About brick&mortar stores and synthethic brushes

This weekend I was thinking; "Hey, I have some 28mm Gothic Horror miniatures left, I may want to take a few and warm up my techniques so I'm back in my 28mm painting mindset when my Empire of the Dead kickstarter arrives".

So I pick up the minis and feel really inspired - I have a few ideas that I want to try out. Then I look at my paintbrush collection.... it's full of worn out 1 year old Kolinsky brushes that no longer offer any kind of precision. Then there is a pile of synthetic garbage that is less than a month old and which I bought out of sheer desperation. All of them having - split or bent hairs having served in but a few painting sessions. Complete garbage.

I also noticed that many of the standard paints that I basecoat and use as a foundation for many custom colors (I predominantly mix my own paints instead of buying every single shade) are nearly spent.

But I'm thinking, "No problem because I have two brick&mortar stores within driving distance".

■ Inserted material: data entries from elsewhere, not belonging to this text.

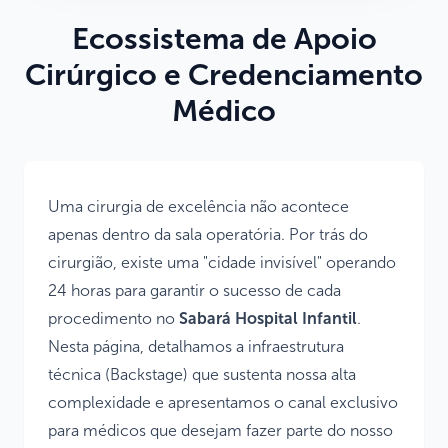
Ecossistema de Apoio
Cirúrgico e Credenciamento
Médico
Uma cirurgia de excelência não acontece
apenas dentro da sala operatória. Por trás do
cirurgião, existe uma "cidade invisível" operando
24 horas para garantir o sucesso de cada
procedimento no
Sabará Hospital Infantil
.
Nesta página, detalhamos a infraestrutura
técnica (Backstage) que sustenta nossa alta
complexidade e apresentamos o canal exclusivo
para médicos que desejam fazer parte do nosso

On my way into town I remember that one of the stores is run and staffed by complete idiots (no seriously) who prefer to play Yu-Gi-Oh and Pokemon on the checkout counter with their friends instead of serving the customers. I shit you not, it's like a daycare center for the feeble minded. If there ever is an equivalent to Gordon Ramsay’s Kitchen Nightmares for wargame stores I will submit their name and address so that a guy with Tourette’s can go there and tear them apart.

Then I also remember, that they only sell Games Workshop/Citadel paints and those sad excuses of paintbrushes from GW that while true enough not being synthetic - have the quality comparable to crayons when you are looking for a rollerball pen. Since I'm looking for Vallejo Paints and pro-brushes that store is struck from my list and I probably save some teeth grinding as well..

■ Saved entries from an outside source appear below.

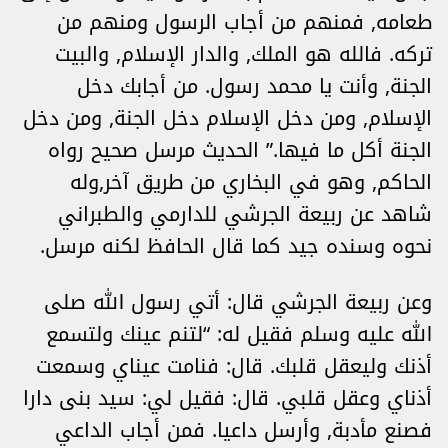
طعامه, فمنهم من أجاب الرسول ومنهم من
تركه. فالله هو الملك, والدار الإسلام, والبيت
الجنة, وأنت يا محمد رسول. من أجابك دخل
الإسلام, ومن دخل الإسلام دخل الجنة, ومن دخل
الجنة أكل ما فيها.” الحديث مرسل صحيح رواه
الحاكم, وهو في البخاري من طريق آخر,وله
شاهد عن ربيعة الجرشي للدارمي والطبراني
نحوه وسنده جيد كما قال الحافظ لكنه مرسل.
وعن ربيعة الجرشي قال: أتي رسول الله صلى
الله عليه وسلم فقيل له: “لتنم عينك ولتسمع
أذنك وليعقل قلبك. قال: فنامت عيناي وسمعت
أذناي وعقل قلبي. قال: فقيل لي: سيد بنى دارا
فصنع مأدبة, وأرسل داعيا. فمن أجاب الداعي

The second brick&mortar store in town is generally a place I like and where I do most of my hobby supply purchases. However, over the last couple of years it has dipped in quality in regard to item availability and products stocked. They have been out of Kolinsky brushes for 3 years due to their normal supplier no longer having them on their list (something I ask about every time I visit). So no Kolinsky brushes here either. And what alternatives are there – well - synthetic garbage and Games Workshop crap brushes of course. No brushes to be bought in this store either. I go over to the paint rack hoping at least I can buy some of the paints on my list. The paint rack looks as if it had been assaulted by a person with uncontrollable body spasms a minute prior to my arrival. Of course all standard paints that people use the most are gone (white, dark brown, matt black etc) and not available. No... they have to be ordered from the supplier and there is no telling when they may be available again in the store I learn.

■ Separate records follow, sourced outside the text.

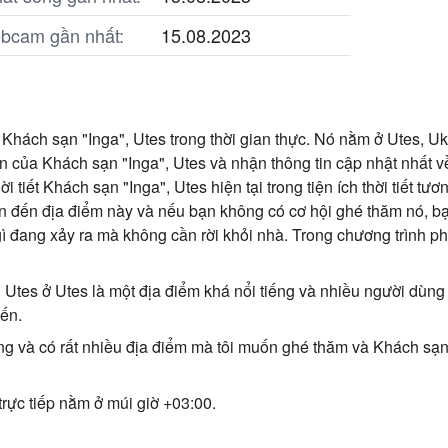
ebcam gần nhất:
15.08.2023
 Khách sạn "Inga", Utes trong thời gian thực. Nó nằm ở Utes, U
 của Khách sạn "Inga", Utes và nhận thông tin cập nhật nhất về
ời tiết Khách sạn "Inga", Utes hiện tại trong tiện ích thời tiết t
 đến địa điểm này và nếu bạn không có cơ hội ghé thăm nó, b
 đang xảy ra mà không cần rời khỏi nhà. Trong chương trình ph
 Utes ở Utes là một địa điểm khá nổi tiếng và nhiều người dùn
yến.
ng và có rất nhiều địa điểm mà tôi muốn ghé thăm và Khách sạn 
rực tiếp nằm ở múi giờ +03:00.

Bummed out, and not for the first time either, it's an empty handed drive back home while I wonder "Why do I even bother?".

I get home, log online, type in a store in ENGLAND, where I see every single imaginable paint from every manufacturer being in stock, 30% cheaper and ready to be dispatched which means if I order Monday it will usually be in my postbox on Thursday/Friday the same week if I'm lucky. This is what it has come to. It is faster, more convenient and cheaper to order from another country because what I need is either out of stock or not carried by the brick&mortar stores in town 20 minutes from my house.

Adding another layer of bizarre circumstances to the whole situation, the shipping from England is ALWAYS cheaper than buying or ordering from a store in Sweden and almost always have a faster shipping time, how the hell is that even possible? I am also able to pay with PayPal while Swedish internet stores only accept pre-payment through bank account or use of credit card.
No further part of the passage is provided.